(What to produce)
Please retype the listing below exactly as it stands, skipping any pictures.

━━━━━ Recorded data ━━━━━

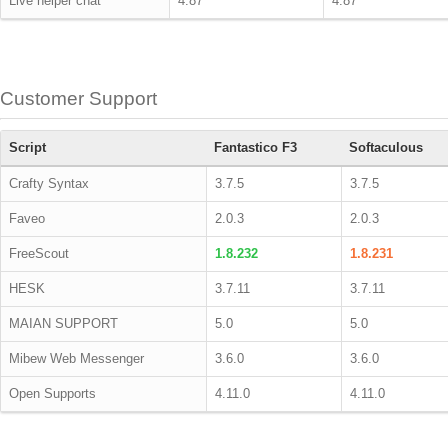
Live helper chat
4.87
4.87
Customer Support
Script
Fantastico F3
Softaculous
Crafty Syntax
3.7.5
3.7.5
Faveo
2.0.3
2.0.3
FreeScout
1.8.232
1.8.231
HESK
3.7.11
3.7.11
MAIAN SUPPORT
5.0
5.0
Mibew Web Messenger
3.6.0
3.6.0
Open Supports
4.11.0
4.11.0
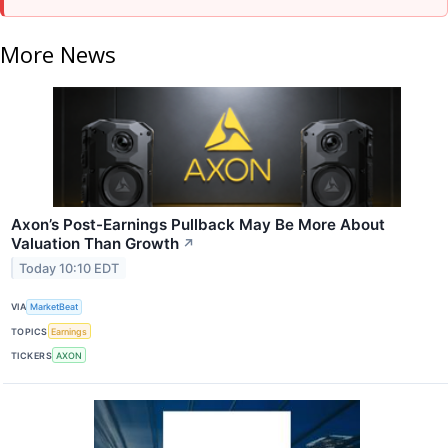
More News
Axon’s Post-Earnings Pullback May Be More About
Valuation Than Growth
↗
Today 10:10 EDT
VIA
MarketBeat
TOPICS
Earnings
TICKERS
AXON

━━━━━

(Answer to the problem)
Live helper chat
4.87
4.87
Customer Support
Script
Fantastico F3
Softaculous
Crafty Syntax
3.7.5
3.7.5
Faveo
2.0.3
2.0.3
FreeScout
1.8.232
1.8.231
HESK
3.7.11
3.7.11
MAIAN SUPPORT
5.0
5.0
Mibew Web Messenger
3.6.0
3.6.0
Open Supports
4.11.0
4.11.0
More News
Axon’s Post-Earnings Pullback May Be More About
Valuation Than Growth
↗
Today 10:10 EDT
VIA
MarketBeat
TOPICS
Earnings
TICKERS
AXON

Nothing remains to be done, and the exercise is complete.